Bakalım Travego’da 2-3 bin Euro verip "titreşimli sürücü koltuğu" isteyen kaç kişi çıkacak...

40 km’yi aşınca

dünyanın en güvenli aracı da buzda kayıyor

Türkiye’de üretilen Travego’nun test sürüşlerinden ikisinde bizzat ben de aracı kullanıyorum...

Önce slalom testini başarıyla tamamlıyorum... 14 metre uzunluğundaki bir otobüsle slalom yapmak gerçekten ilginç oluyor...

Ardından fren mesafesi testi geliyor...

İlk test 25 kilometre hızla giderken durmayı denemek... Bayrak kalktığı anda frene basıyorum...

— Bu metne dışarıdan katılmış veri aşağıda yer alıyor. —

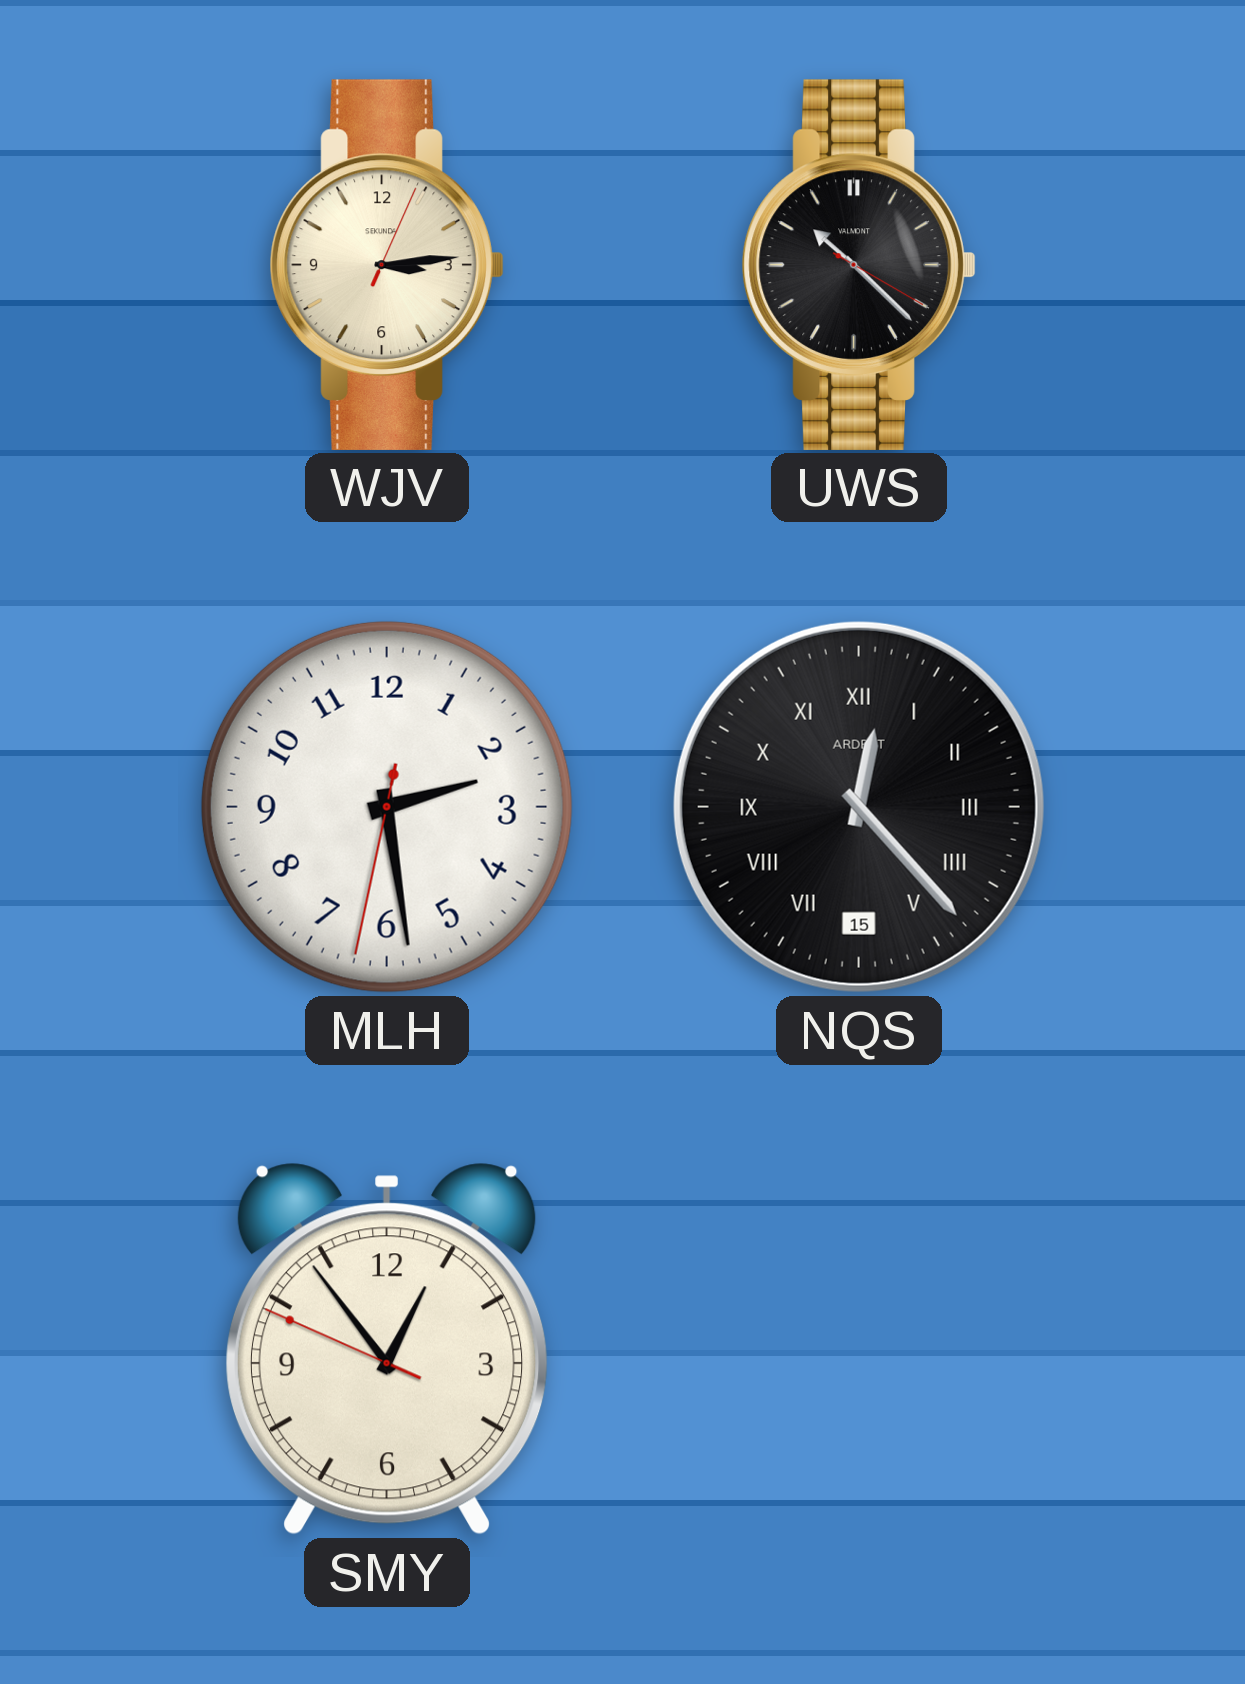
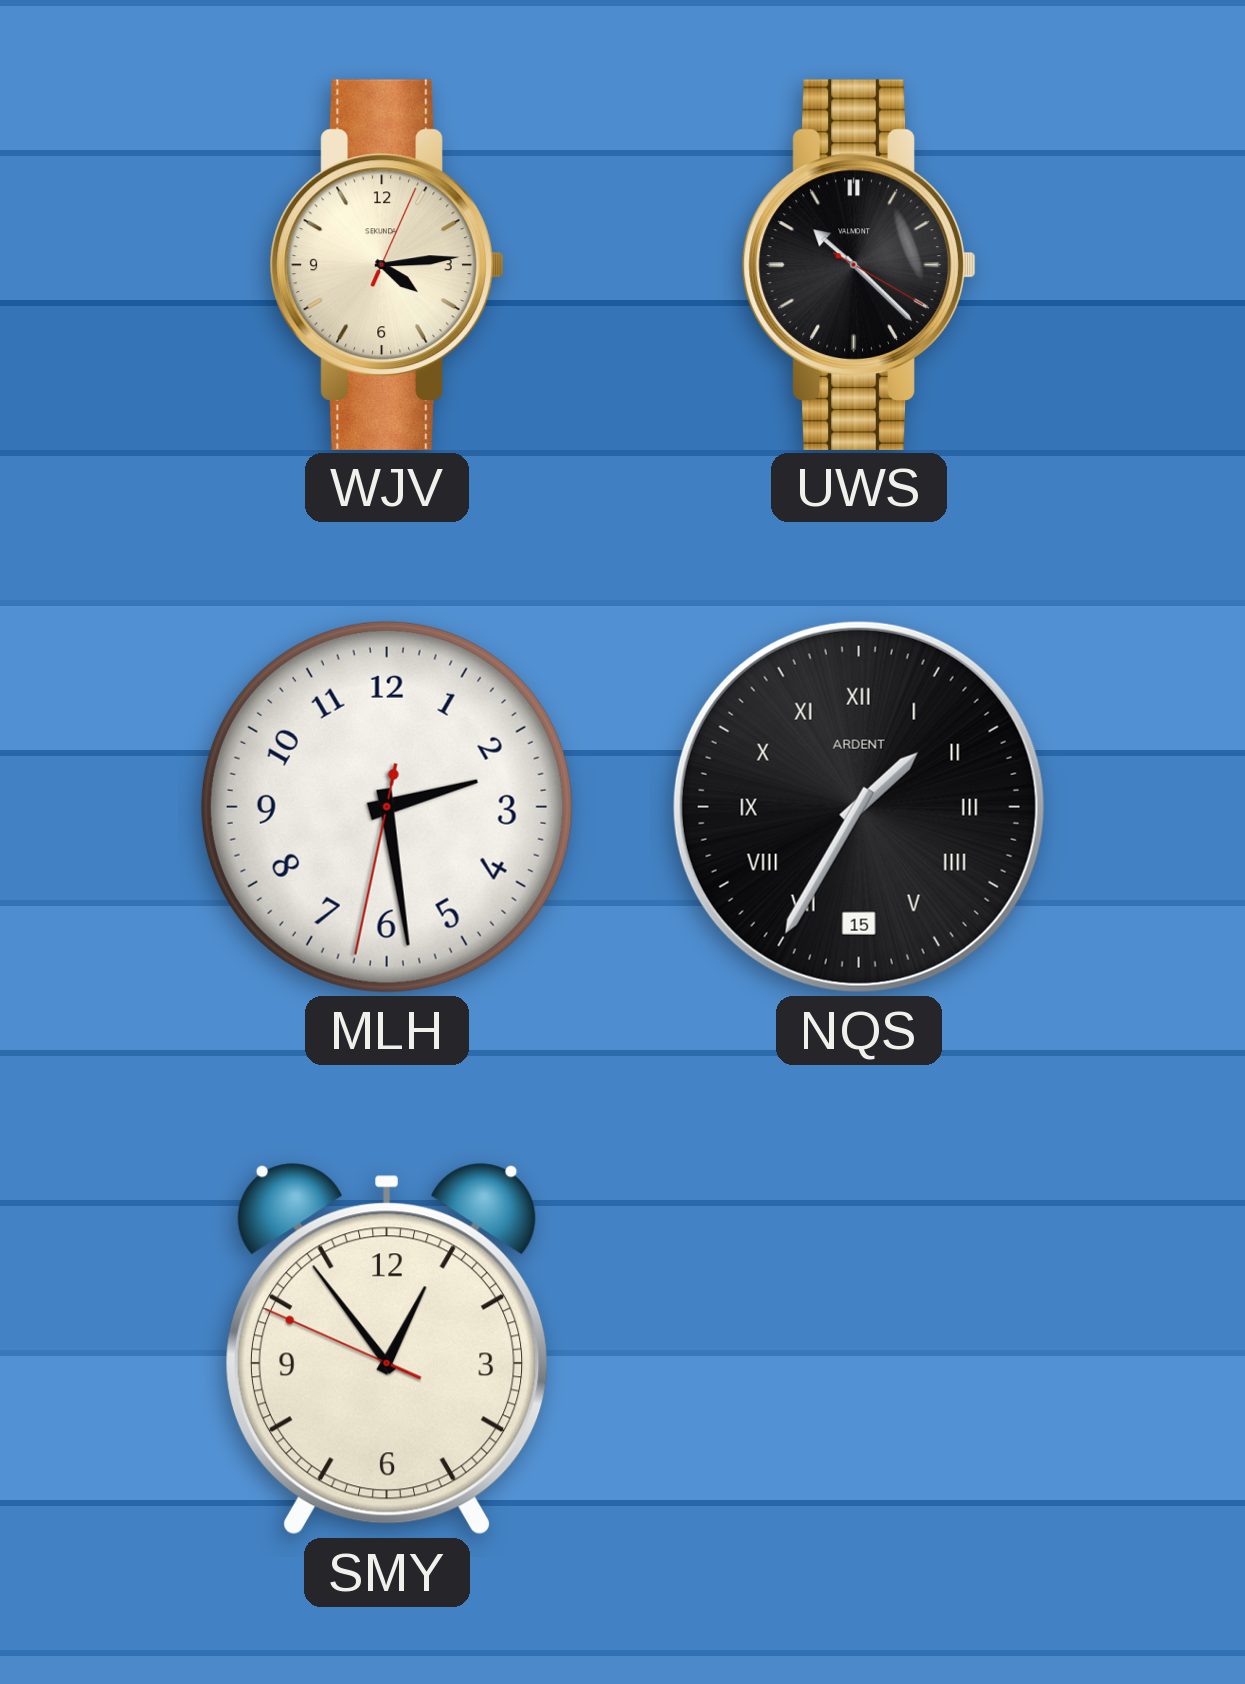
WJV: 3:14 -> 4:14
NQS: 12:23 -> 1:35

Durma mesafesi 11-12 metreyi buluyor.

İkinci test 50 kilometre... Bu kez durma mesafesi de 24-26 metreye çıkıyor...

Sonra sıra buzlu yolda yokuş ayağı otobüs kullanmaya geliyor... Usta test sürücüleri, "Kesinlikle uygun sürücü belgesi olmayan kullanamaz" uyarısı yapıyor, ısrar etmiyorum. Otobüsün içinde onların test sürüşlerini izlemekle yetiniyorum...

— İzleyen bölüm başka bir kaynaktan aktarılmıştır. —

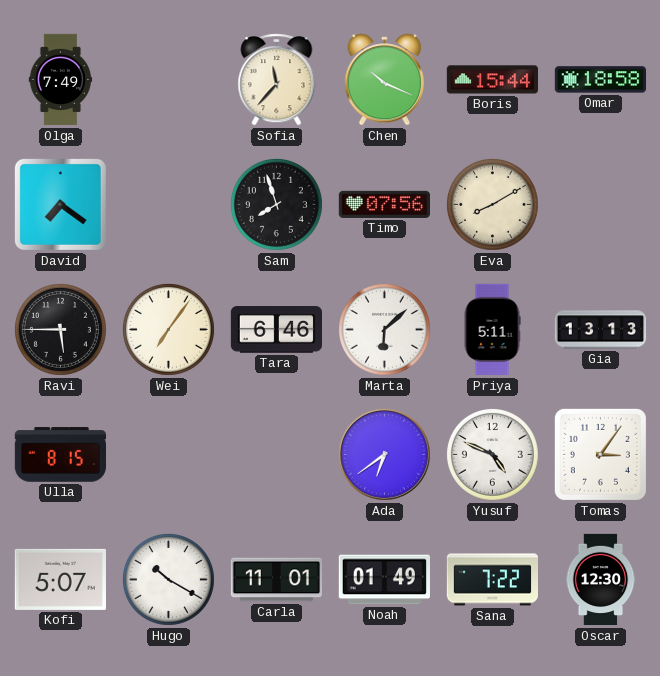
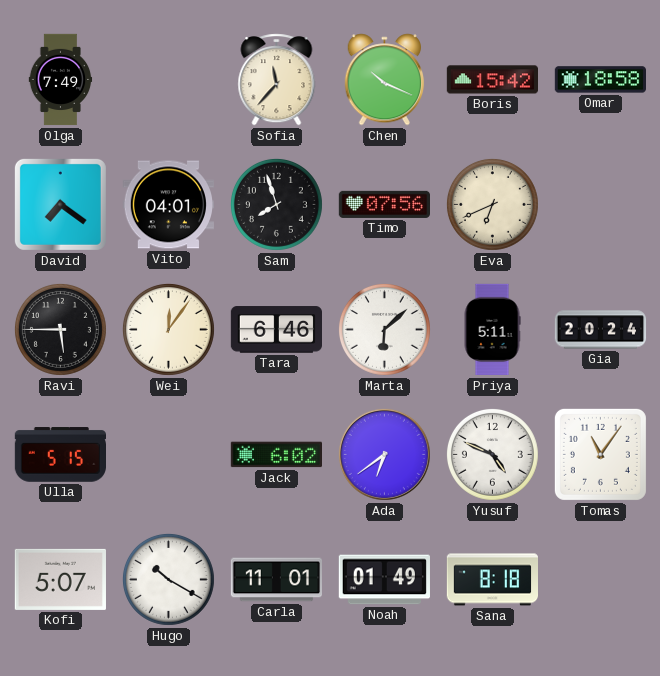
Boris: 15:44 -> 15:42
Vito: none -> 04:01
Eva: 8:10 -> 6:41
Wei: 7:06 -> 12:06
Gia: 13:13 -> 20:24
Ulla: 8:15 -> 5:15
Jack: none -> 6:02
Tomas: 3:06 -> 11:06
Sana: 7:22 -> 8:18
Oscar: 12:30 -> none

25 metre hızla buzlu yokuşu inen Travego, işaret verildiğinde belirli mesafede rahatlıkla duruyor... 30 ve 35 kilometrelerde zorlanmaya başlıyor...

Ama... Hız 40 kilometreyi aşınca, buzlu yokuşu inen "dünyanın en güvenli otobüsü" Travego’yu bile kontrol etmek pek mümkün olmuyor...

Bu manzarayı görünce, ağır kış şartlarında Bolu Dağı’nda seyreden otobüsler aklıma geliyor...

Acaba Bolu Dağı’nda veya benzeri buzlu-karlı yollarda araç kullanan sürücüler, bu ayrıntıya ne kadar dikkat ediyor?..
Haberle ilgili daha fazlası:

BAKMADAN GEÇME!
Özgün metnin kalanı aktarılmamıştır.